Not that Oda's death is an inevitability at this moment, although it is highly likely. Of the three authors, often grouped together as buraiha or decadent in the worst sense of the word, Oda died first, and Dazai openly blamed the harsh criticism he received from the literary establishment as a factor in Oda's death. If Gide is in fact responsible for Oda's passing in the show, that would be a nod to Dazai's real-life accusations: you don't get much more “literary establishment” than the Nobel Prize.
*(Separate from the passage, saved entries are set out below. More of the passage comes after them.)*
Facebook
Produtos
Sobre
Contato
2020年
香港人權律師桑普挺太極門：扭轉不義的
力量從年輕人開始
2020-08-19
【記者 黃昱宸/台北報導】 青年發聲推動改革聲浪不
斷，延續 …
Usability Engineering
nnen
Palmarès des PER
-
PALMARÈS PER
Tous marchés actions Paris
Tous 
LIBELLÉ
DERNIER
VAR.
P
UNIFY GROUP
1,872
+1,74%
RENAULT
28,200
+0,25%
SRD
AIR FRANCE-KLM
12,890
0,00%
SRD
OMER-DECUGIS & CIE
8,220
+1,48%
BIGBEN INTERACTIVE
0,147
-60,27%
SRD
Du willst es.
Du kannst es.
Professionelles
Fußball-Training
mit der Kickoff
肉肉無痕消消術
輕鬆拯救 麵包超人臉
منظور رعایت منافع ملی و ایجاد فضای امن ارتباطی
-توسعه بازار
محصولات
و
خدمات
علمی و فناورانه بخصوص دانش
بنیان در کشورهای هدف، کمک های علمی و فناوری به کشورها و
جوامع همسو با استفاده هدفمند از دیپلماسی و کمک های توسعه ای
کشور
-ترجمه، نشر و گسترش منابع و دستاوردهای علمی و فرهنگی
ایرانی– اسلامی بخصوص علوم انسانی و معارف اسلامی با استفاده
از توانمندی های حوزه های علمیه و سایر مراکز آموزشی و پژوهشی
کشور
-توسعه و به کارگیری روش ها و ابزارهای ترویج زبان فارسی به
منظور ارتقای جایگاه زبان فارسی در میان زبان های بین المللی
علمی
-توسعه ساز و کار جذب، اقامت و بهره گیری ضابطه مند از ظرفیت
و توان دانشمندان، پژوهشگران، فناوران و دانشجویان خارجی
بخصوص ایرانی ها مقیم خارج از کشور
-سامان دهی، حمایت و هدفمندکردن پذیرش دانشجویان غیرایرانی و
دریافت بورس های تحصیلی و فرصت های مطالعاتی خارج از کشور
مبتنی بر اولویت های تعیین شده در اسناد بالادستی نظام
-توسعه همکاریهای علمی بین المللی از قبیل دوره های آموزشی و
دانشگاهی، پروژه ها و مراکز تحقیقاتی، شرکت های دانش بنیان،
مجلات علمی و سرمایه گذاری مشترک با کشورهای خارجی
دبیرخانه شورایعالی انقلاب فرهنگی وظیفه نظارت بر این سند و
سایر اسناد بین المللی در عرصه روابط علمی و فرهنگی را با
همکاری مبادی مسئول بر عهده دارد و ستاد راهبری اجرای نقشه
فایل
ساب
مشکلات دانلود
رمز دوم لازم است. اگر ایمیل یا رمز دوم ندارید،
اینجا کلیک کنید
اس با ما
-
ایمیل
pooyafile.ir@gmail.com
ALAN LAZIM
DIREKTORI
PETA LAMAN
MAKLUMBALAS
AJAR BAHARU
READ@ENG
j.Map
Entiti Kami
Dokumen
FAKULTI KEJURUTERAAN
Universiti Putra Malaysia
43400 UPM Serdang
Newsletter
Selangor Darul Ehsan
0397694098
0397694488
It looks as if we are going to get a third episode to wrap up this storyline, something I am no longer upset about. While episode thirteen last week functioned to primarily set up Ango as a traitor, an interesting plot piece in itself given that now he appears to be a double-agent and potentially double-traitor, episode fourteen picks up the pieces scattered around and starts to put them together. Dazai's cheeriness becomes unhinged when he faces Akutagawa, and together all three buraiha appear to speak for the dead – by taking care of their children, by finding out who they were from the belongings in their pockets, and by trying to make sure that perhaps they aren't dead in the first place. Dazai also is less suicidal thus far, with only a few mentions in episode thirteen, so we can wonder if the breakup of the buraiha is somehow instrumental in his death wish – if you recall, it was real-life Akutagawa's death that sparked Dazai's many suicide attempts, so this would be an interesting and fitting fictional equivalent. Regardless, this “prequel” to the rest of the series is more than earning its keep with episode fourteen. Its air of inevitable tragedy fuels the action – and makes me think of André Gide's works. I cannot think that is a coincidence.

Rating: B+

Bungo Stray Dogs 2 is currently streaming on Crunchyroll.